Edit

Share via


Use the GPT Realtime API via SIP

Azure OpenAI GPT Realtime API for speech and audio is part of the GPT-4o model family that supports low-latency, "speech in, speech out" conversational interactions.

You can use the Realtime API via WebRTC, SIP, or WebSocket to send audio input to the model and receive audio responses in real time. Follow the instructions in this article to get started with the Realtime API via SIP.

SIP is a protocol used to make phone calls over the internet.

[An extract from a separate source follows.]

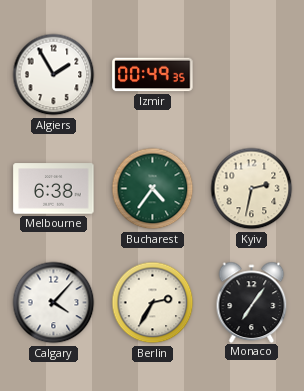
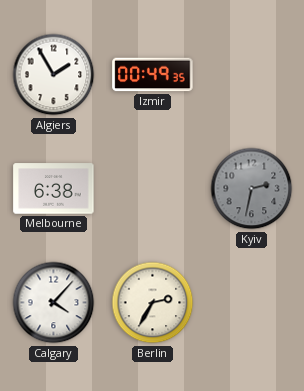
Bucharest: 4:36 -> none
Kyiv dial: cream -> grey
Monaco: 7:06 -> none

With SIP and the Realtime API you can direct incoming phone calls to the API.

Supported models

The GPT real-time models are available for global deployments in East US 2 and Sweden Central regions.

  • gpt-4o-mini-realtime-preview (2024-12-17)
  • gpt-4o-realtime-preview (2024-12-17)
  • gpt-realtime (version 2025-08-28)
  • gpt-realtime-mini (version 2025-10-06)

Prerequisites

Before you can use GPT real-time audio, you need:

Connecting to SIP

If you want to connect a phone number to the Realtime API, use a SIP trunking provider (for example, Twilio). A trunking provider is a service that converts your phone call to IP traffic. After you purchase a phone number from your SIP trunking provider, follow the instructions shown here.

Start by creating a webhook for incoming calls with the Azure OpenAI Webhook Service. We have a REST API that allows you to create, update, view and delete webhook endpoints.

Then, point your SIP trunk at the Azure OpenAI SIP endpoint, using the internal ID of your Azure Resource. Example:

  • Get internal ID of your Azure Open AI Resource. You can find the internal ID by clicking on the JSON View of your resource.
  • Your project ID = "proj_<internalId>" This might look like "proj_88c4a88817034471a0ba0fcae24ceb1b"

Your sip invites use this project ID as the user: for example, sip:proj_88c4a88817034471a0ba0fcae24ceb1b@<region>.sip.ai.azure.com;transport=tls.

The currently supported regions are swedencentral and eastus2.

Handling incoming calls

When Azure OpenAI receives SIP traffic associated with your project, your webhook endpoint receives an incoming event message. The event fired for sip calls is type = realtime.call.incoming like the example shown here.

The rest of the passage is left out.